The $9.7Billion West Coast Demerara Road Improvement Project was yesterday commissioned at the De Willem Tarmac West Coast Demerara. The project was funded by the Caribbean Development Bank (CDB) and the Government of Guyana.

Delivering the feature address was the Minister of Public Infrastructure, David Patterson who noted that the project is evidence of the government’s pledge to the development of Guyana’s public infrastructure.

“Today’s commissioning reiterates government’s commitment to continue infrastructural development across Guyana at a standard that aims to drive focus beyond routine rehabilitation of roadworks. This project is, therefore, monumental and it encapsulates the inclusion of several features that are geared towards advancing safety and the efficiency of the roadway.”

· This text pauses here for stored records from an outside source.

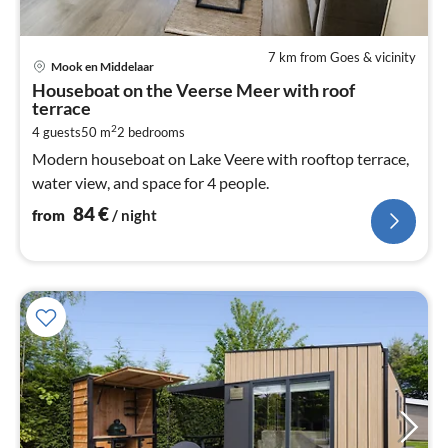
7 km from Goes & vicinity
pri
Mook en Middelaar
fr
Houseboat on the Veerse Meer with roof
8
terrace
pe
2
4 guests
50 m
2
bedrooms
nig
Modern houseboat on Lake Veere with rooftop terrace,
water view, and space for 4 people.
84
€
from
/ night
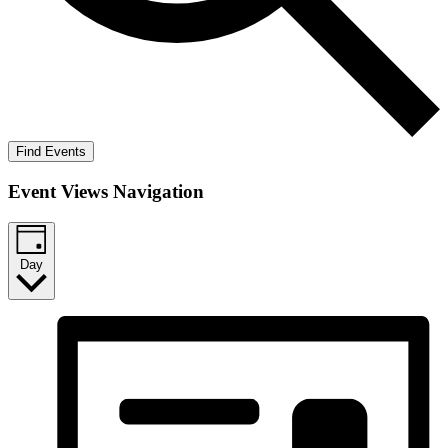
Find Events
Event Views Navigation
Day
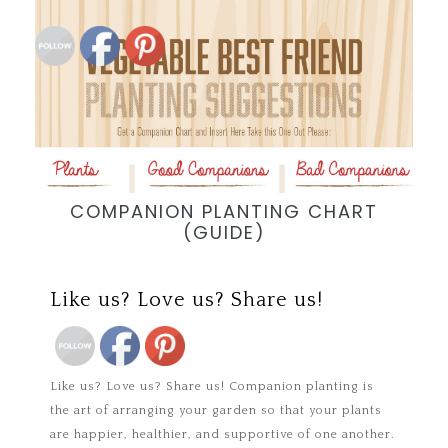
COMPANION PLANTING CHART
(GUIDE)
Save
Like us? Love us? Share us!
Save
Like us? Love us? Share us! Companion planting is
the art of arranging your garden so that your plants
are happier, healthier, and supportive of one another.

The features along the 30.7 km rehabilitated West Coast road include upgraded bridges and culverts, new ‘shared-use’ lanes for cyclists and pedestrians at key junctions, the installation of high visibility traffic signs and road markers, the installation of pedestrian footpath bridges, the construction of concrete drains at critical locations and the construction of parking lanes along identified sections of the road.

Minister of State, Joseph Harmon acknowledged that construction plays a key role in the socio-economic development of any country and it is only through construction that vital infrastructure like roads, bridges and airports are put in place.

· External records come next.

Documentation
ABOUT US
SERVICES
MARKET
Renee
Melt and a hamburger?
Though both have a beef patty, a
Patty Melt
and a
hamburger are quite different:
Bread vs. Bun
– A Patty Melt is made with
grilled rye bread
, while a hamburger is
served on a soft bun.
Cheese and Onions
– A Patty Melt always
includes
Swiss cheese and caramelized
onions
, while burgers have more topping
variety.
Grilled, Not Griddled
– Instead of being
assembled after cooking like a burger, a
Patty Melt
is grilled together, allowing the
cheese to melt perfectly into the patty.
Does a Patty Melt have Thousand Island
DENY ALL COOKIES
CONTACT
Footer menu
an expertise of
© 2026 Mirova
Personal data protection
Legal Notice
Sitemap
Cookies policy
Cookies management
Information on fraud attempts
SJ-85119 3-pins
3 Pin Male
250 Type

“Great importance must be given to construction and infrastructure… the government recognises public infrastructure as a key element in our development in linking communities,” Minister Harmon said.

The project forms part of the Government’s ongoing programme to modernise its road infrastructure and the institutional framework supporting its management. This is expected to result in a number of direct and indirect positive social impacts in the West Coast and the country as a whole.

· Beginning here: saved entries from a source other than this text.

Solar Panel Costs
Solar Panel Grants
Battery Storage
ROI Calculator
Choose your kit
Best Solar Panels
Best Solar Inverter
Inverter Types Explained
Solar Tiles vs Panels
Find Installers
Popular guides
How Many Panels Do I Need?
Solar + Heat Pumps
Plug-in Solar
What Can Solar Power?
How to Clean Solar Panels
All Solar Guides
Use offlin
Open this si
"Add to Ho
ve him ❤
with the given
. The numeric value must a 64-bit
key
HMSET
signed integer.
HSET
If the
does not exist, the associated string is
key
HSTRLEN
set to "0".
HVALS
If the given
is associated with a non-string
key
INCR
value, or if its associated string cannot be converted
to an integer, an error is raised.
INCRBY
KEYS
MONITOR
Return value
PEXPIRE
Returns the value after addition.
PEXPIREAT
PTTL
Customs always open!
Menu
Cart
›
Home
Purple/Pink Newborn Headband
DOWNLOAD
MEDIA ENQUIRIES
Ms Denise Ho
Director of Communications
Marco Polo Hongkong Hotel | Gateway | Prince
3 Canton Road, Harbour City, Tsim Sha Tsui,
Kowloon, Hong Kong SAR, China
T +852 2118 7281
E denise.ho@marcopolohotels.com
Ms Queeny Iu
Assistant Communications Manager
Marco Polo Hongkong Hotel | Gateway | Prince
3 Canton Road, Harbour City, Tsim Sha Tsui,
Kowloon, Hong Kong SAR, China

These include the reduction in risk of serious injury or death particularly to students walking and riding to and from school; adoption of better road safety uses; and the enhancement of the project area for business and housing.

The road improvement project was officially launched on March 20, 2014, at the Pegasus Hotel, and was scheduled to be executed over a period of five years. It now benefits approximately 100,000 persons from the Vreed-en-Hoop to Hydronie, inclusive of students from over 30 schools.

Works were done via a joint venture between BK International and Surrey Aggregates from Jamaica.